BIOBADADERM: lower overall adverse event rates than adalimumab
The Spanish BIOBADADERM prospective registry included 4,212 patients, 7,590 treatment cycles, and 17,284 patient-years. Using propensity scores to reduce selection bias and adalimumab as the reference, ustekinumab had a significantly lower risk of all adverse events, adjusted incidence rate ratio 0.73 (95% CI, 0.65–0.82; p ≤ 0.002), compared with adalimumab’s all-adverse-event incidence of 614 per 1,000 patient-years (Olivares-Guerrero et al., 2024).
4. Effect modifiers: psoriatic arthritis, comorbidity, obesity, and biomarkers
A BADBIR retrospective observational study of 9,057 patients receiving ustekinumab or conventional systemic therapies found that patients with concomitant psoriatic arthritis had greater comorbidity burden, including hypertension, diabetes, obesity, depression, and work disability. Psoriatic arthritis was associated with shorter ustekinumab persistence, HR 1.98; depression also shortened persistence, HR 1.21, while male sex was associated with longer persistence, HR for male sex 0.72. Quality of life was negatively affected by both depression and PsA (Tillett et al., 2022).
The Western Japan Psoriasis Registry, including 1,003 patients, similarly found poorer drug survival across systemic interventions in biologic-experienced, obese, and PsA subgroups, with no major safety signals (Yanase et al., 2022).
Biomarker data from BADBIR/BSTOP suggest HLA-C06:02 positivity may predict better ustekinumab persistence.

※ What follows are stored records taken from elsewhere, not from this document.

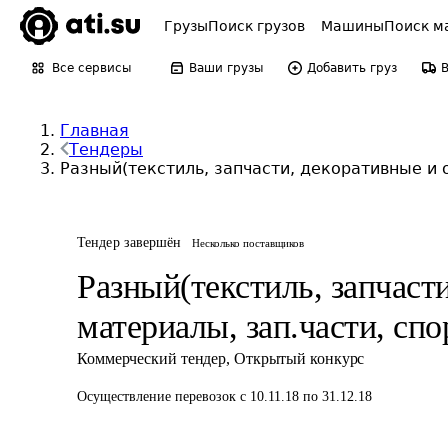
Грузы
Поиск грузов
Машины
Поиск м
Все сервисы
Ваши грузы
Добавить груз
Главная
Тендеры
Разный(текстиль, запчасти, декоративные и 
Тендер завершён
Несколько поставщиков
Разный(текстиль, запчаст
материалы, зап.части, сп
Коммерческий тендер
,
Открытый конкурс
Осуществление перевозок
с 10.11.18 по 31.12.18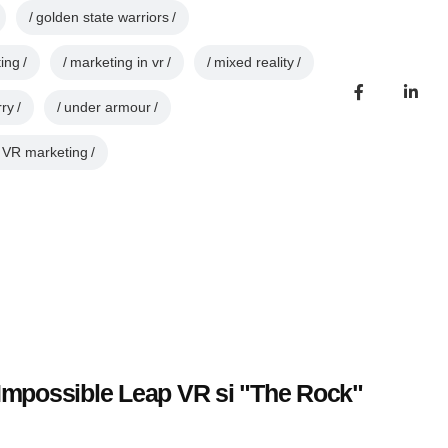
golden state warriors
ing
marketing in vr
mixed reality
rry
under armour
VR marketing
 Impossible Leap VR si "The Rock"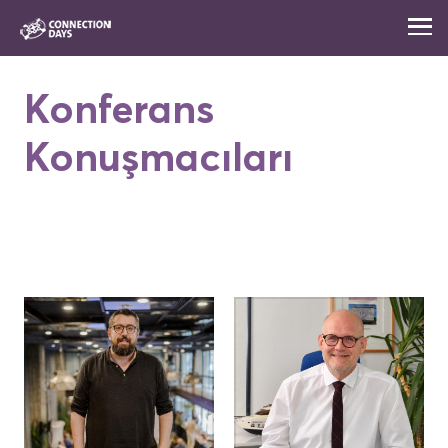
Konferans
Konuşmacıları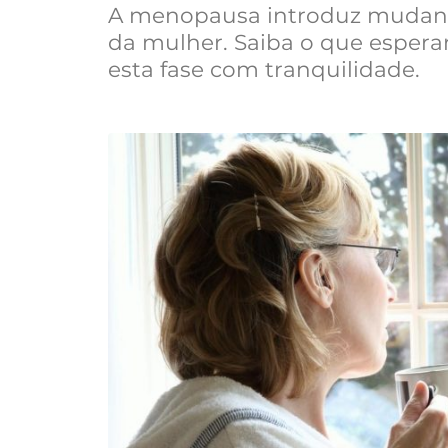
A menopausa introduz mudanças
da mulher. Saiba o que espera
esta fase com tranquilidade.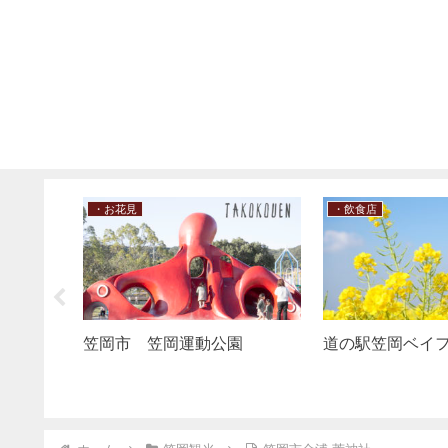
笠岡観光
・公園
笠岡市 古民家カフェ＆創作
笠岡市 太陽の
ダイニング遊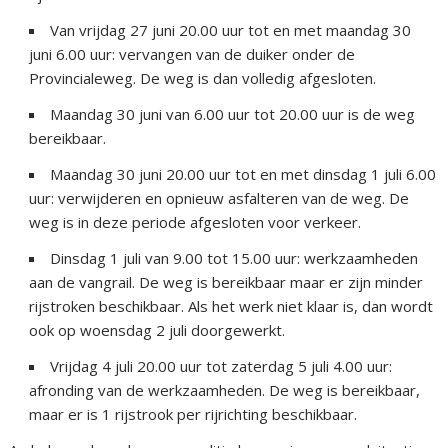
Van vrijdag 27 juni 20.00 uur tot en met maandag 30
juni 6.00 uur: vervangen van de duiker onder de
Provincialeweg. De weg is dan volledig afgesloten.
Maandag 30 juni van 6.00 uur tot 20.00 uur is de weg
bereikbaar.
Maandag 30 juni 20.00 uur tot en met dinsdag 1 juli 6.00
uur: verwijderen en opnieuw asfalteren van de weg. De
weg is in deze periode afgesloten voor verkeer.
Dinsdag 1 juli van 9.00 tot 15.00 uur: werkzaamheden
aan de vangrail. De weg is bereikbaar maar er zijn minder
rijstroken beschikbaar. Als het werk niet klaar is, dan wordt
ook op woensdag 2 juli doorgewerkt.
Vrijdag 4 juli 20.00 uur tot zaterdag 5 juli 4.00 uur:
afronding van de werkzaamheden. De weg is bereikbaar,
maar er is 1 rijstrook per rijrichting beschikbaar.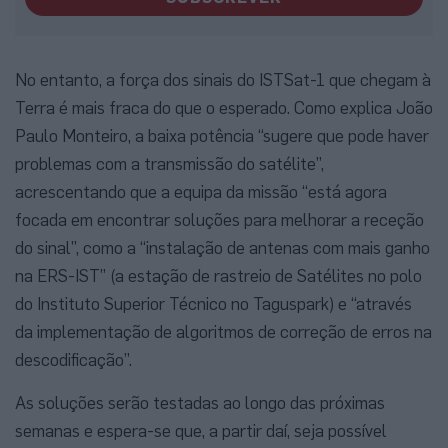
No entanto, a força dos sinais do ISTSat-1 que chegam à
Terra é mais fraca do que o esperado. Como explica João
Paulo Monteiro, a baixa potência “sugere que pode haver
problemas com a transmissão do satélite”,
acrescentando que a equipa da missão “está agora
focada em encontrar soluções para melhorar a receção
do sinal”, como a “instalação de antenas com mais ganho
na ERS-IST” (a estação de rastreio de Satélites no polo
do Instituto Superior Técnico no Taguspark) e “através
da implementação de algoritmos de correção de erros na
descodificação”.
As soluções serão testadas ao longo das próximas
semanas e espera-se que, a partir daí, seja possível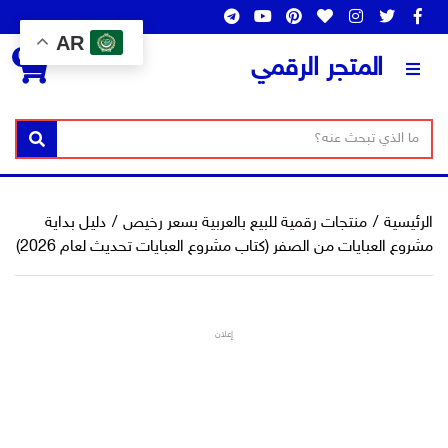
AR
0
المتجر الرقمي
ن
ا
بحث
ص
س
ا
م
ل
ا
الرئيسية
/
منتجات رقمية للبيع بالعربية بسعر رخيص
/
دليل بداية
ب
ل
مشروع العبايات من الصفر (كتاب مشروع العبايات تحديث لعام 2026)
ح
ت
ث
ص
ن
إعلان
ي
ف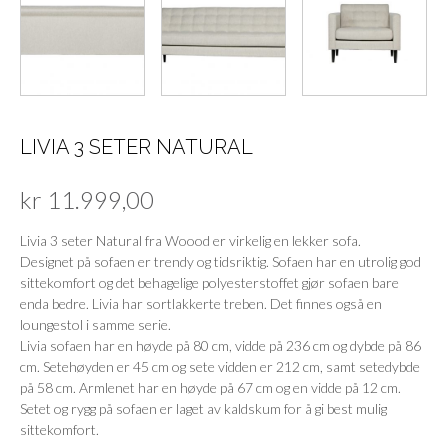
LIVIA 3 SETER NATURAL
kr
11.999,00
Livia 3 seter Natural fra Woood er virkelig en lekker sofa.
Designet på sofaen er trendy og tidsriktig. Sofaen har en utrolig god
sittekomfort og det behagelige polyesterstoffet gjør sofaen bare
enda bedre. Livia har sortlakkerte treben. Det finnes også en
loungestol i samme serie.
Livia sofaen har en høyde på 80 cm, vidde på 236 cm og dybde på 86
cm. Setehøyden er 45 cm og sete vidden er 212 cm, samt setedybde
på 58 cm. Armlenet har en høyde på 67 cm og en vidde på 12 cm.
Setet og rygg på sofaen er laget av kaldskum for å gi best mulig
sittekomfort.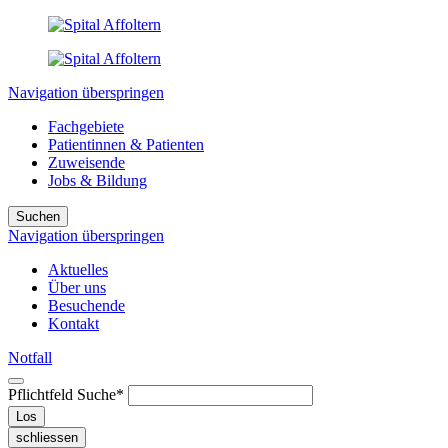
Navigation überspringen
Fachgebiete
Patientinnen & Patienten
Zuweisende
Jobs & Bildung
Suchen
Navigation überspringen
Aktuelles
Über uns
Besuchende
Kontakt
Notfall
Pflichtfeld
Suche
*
Los
schliessen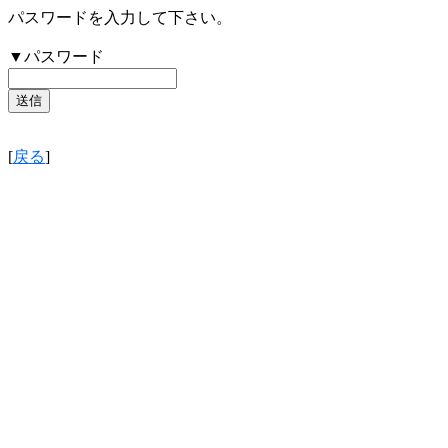
パスワードを入力して下さい。
▼パスワード
[
戻る
]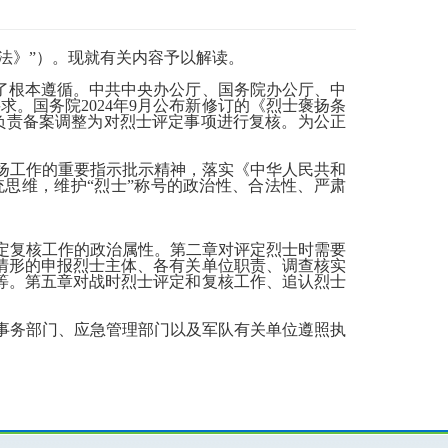
法》”）。现就有关内容予以解读。
了根本遵循。中共中央办公厅、国务院办公厅、中
求。国务院2024年9月公布新修订的《烈士褒扬条
负责备案调整为对烈士评定事项进行复核。为公正
扬工作的重要指示批示精神，落实《中华人民共和
思维，维护“烈士”称号的政治性、合法性、严肃
定复核工作的政治属性。第二章对评定烈士时需要
情形的申报烈士主体、各有关单位职责、调查核实
等。第五章对战时烈士评定和复核工作、追认烈士
事务部门、应急管理部门以及军队有关单位遵照执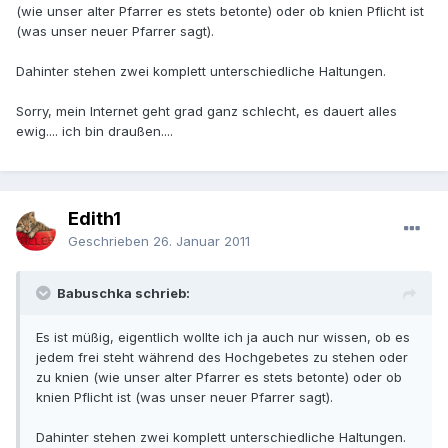
(wie unser alter Pfarrer es stets betonte) oder ob knien Pflicht ist
(was unser neuer Pfarrer sagt).
Dahinter stehen zwei komplett unterschiedliche Haltungen.
Sorry, mein Internet geht grad ganz schlecht, es dauert alles
ewig.... ich bin draußen....
Edith1
Geschrieben
26. Januar 2011
Babuschka schrieb:
Es ist müßig, eigentlich wollte ich ja auch nur wissen, ob es
jedem frei steht während des Hochgebetes zu stehen oder
zu knien (wie unser alter Pfarrer es stets betonte) oder ob
knien Pflicht ist (was unser neuer Pfarrer sagt).
Dahinter stehen zwei komplett unterschiedliche Haltungen.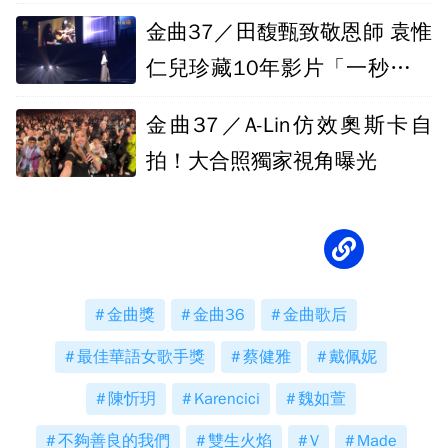
孤單
金曲37／田馥甄致敬恩師 袁惟
仁兒珍藏10年影片「一秒都沒
猶豫」交出
金曲37／A-Lin仿效奧斯卡自
拍！大合照獨家視角曝光
金曲獎
金曲36
金曲歌后
最佳華語女歌手獎
蔡健雅
戴佩妮
陳忻玥
Karencici
魏如萱
不夠善良的我們
雙生火焰
V
Made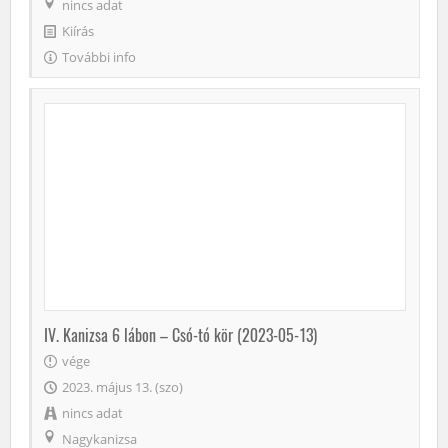
nincs adat
Kiírás
További info
IV. Kanizsa 6 lábon – Csó-tó kör (2023-05-13)
vége
2023. május 13. (szo)
nincs adat
Nagykanizsa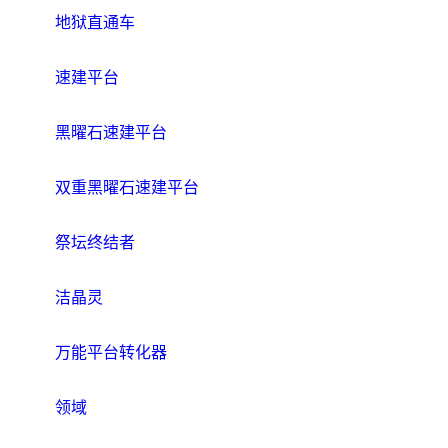
地狱直通车
速建平台
黑曜石速建平台
双重黑曜石速建平台
祭坛终结者
洁晶灵
万能平台转化器
领域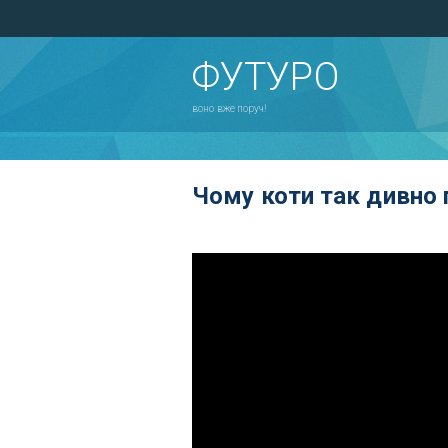
ФУТУРО
воно вже поруч!
Чому коти так дивно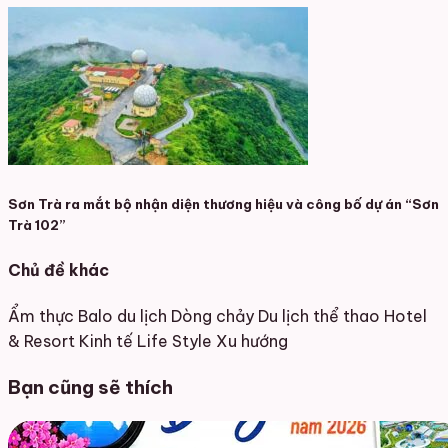
Sơn Trà ra mắt bộ nhận diện thương hiệu và công bố dự án “Sơn
Trà 102”
Chủ đề khác
Ẩm thực
Balo du lịch
Dòng chảy
Du lịch thể thao
Hotel
& Resort
Kinh tế
Life Style
Xu hướng
Bạn cũng sẽ thích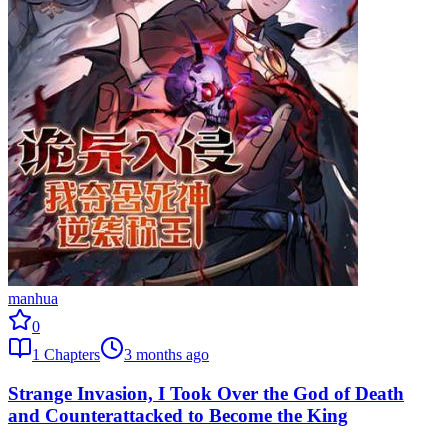
manhua
0
1
Chapters
3 months ago
Strange Invasion, I Took Over the God of Death
and Counterattacked to Become the King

Among 3,094 patients with HLA data, HLA-C06:02-positive patients were less likely to discontinue ustekinumab for ineffectiveness, adjusted HR 0.56 (95% CI, 0.42–0.75) (Alabas et al., 2023).
Conclusion
Real-world evidence supports ustekinumab as a durable, well-tolerated biologic with favorable safety, especially regarding serious infections and adverse-event discontinuation. In biologic-naïve patients, registry data show excellent persistence versus adalimumab and secukinumab. However, newer IL-23p19 inhibitors—guselkumab and risankizumab—and some IL-17 agents often outperform ustekinumab for PASI90/PASI100 achievement or effectiveness-related drug survival. Patient factors matter: psoriatic arthritis, obesity, depression, prior biologic exposure, and HLA-C*06:02 status can modify outcomes. Thus, ustekinumab remains a strong real-world option, particularly when long-term tolerability and infection risk are central, but may be less competitive when maximal skin clearance is the primary goal.